St. Mary’s Anglican Church, Canon Claude Schroeder
Today marks another shift in our plan for Sunday mornings at St. Mary’s. Having gone through the seasons and the Festivals of Advent, Christmas, Epiphany, Passiontide, Easter, Ascension, and Pentecost, where we have rehearsed the mighty acts of God in the birth, baptism, miraculous manifestations, temptation, suffering, death, resurrection, ascension of the Lord, and the sending of the Holy Spirit, and having celebrated last Sunday the revelation of the worship of the Holy Trinity, we now embark on the season of Trinity, which will take us all the way to the end of current church calendar in November.
Wow, what a long sentence.
The colour of Trinity is green, and green is for growth. In the season of Trinity we are seeking to grow in our knowledge and love of God and of each other, and are seeking to grow as disciples ofJesus Christ.
So what’s the plan?
The plan as far as our Gospel lessons on Sunday morning is concerned is to read through Mark’s Gospel. 0f the four Gospels in our Bible — Matthew, Mark, Luke and John — Mark is the shortest Gospel with only 16 chapters. It is also the most fast paced Gospel which makes it such a great read.
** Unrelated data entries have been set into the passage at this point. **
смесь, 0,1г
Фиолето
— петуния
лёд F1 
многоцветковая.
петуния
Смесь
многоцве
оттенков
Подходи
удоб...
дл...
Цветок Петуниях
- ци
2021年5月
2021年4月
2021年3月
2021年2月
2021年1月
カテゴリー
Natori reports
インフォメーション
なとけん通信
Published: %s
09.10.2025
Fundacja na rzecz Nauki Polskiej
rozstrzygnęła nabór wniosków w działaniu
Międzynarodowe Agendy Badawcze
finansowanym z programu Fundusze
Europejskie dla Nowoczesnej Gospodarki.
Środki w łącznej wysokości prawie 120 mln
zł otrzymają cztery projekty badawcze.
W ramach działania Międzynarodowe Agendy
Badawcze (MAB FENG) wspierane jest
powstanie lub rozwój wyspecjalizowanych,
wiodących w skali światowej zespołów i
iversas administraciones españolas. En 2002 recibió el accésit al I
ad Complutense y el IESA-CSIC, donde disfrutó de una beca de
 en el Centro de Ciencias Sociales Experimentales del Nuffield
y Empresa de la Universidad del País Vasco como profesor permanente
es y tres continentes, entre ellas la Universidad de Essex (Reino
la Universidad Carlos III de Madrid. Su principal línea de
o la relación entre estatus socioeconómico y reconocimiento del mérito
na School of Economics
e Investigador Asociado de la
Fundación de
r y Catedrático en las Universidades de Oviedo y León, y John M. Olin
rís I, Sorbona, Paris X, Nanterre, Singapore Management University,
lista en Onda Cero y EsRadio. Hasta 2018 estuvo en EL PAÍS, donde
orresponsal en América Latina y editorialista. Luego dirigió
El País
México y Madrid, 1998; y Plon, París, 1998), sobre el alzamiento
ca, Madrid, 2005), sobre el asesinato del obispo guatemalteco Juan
Mark frequently uses the word “immediately” in telling his story — as it says in today’s passage: “The Pharisees went out and immediately conspired with the Herodians against Jesus, how to destroy him…”
The purpose and theme of Mark’s Gospel is to present and defend Jesus’ universal call to discipleship. What is discipleship? Discipleship is a relationship of faith and obedience to Jesus Christ. When, in baptism, the Church marked us out as disciples ofJesus Christ, did we emerge out of the waters as fully formed disciples? Obviously not. This was the beginning of a journey, a journey of a life-time.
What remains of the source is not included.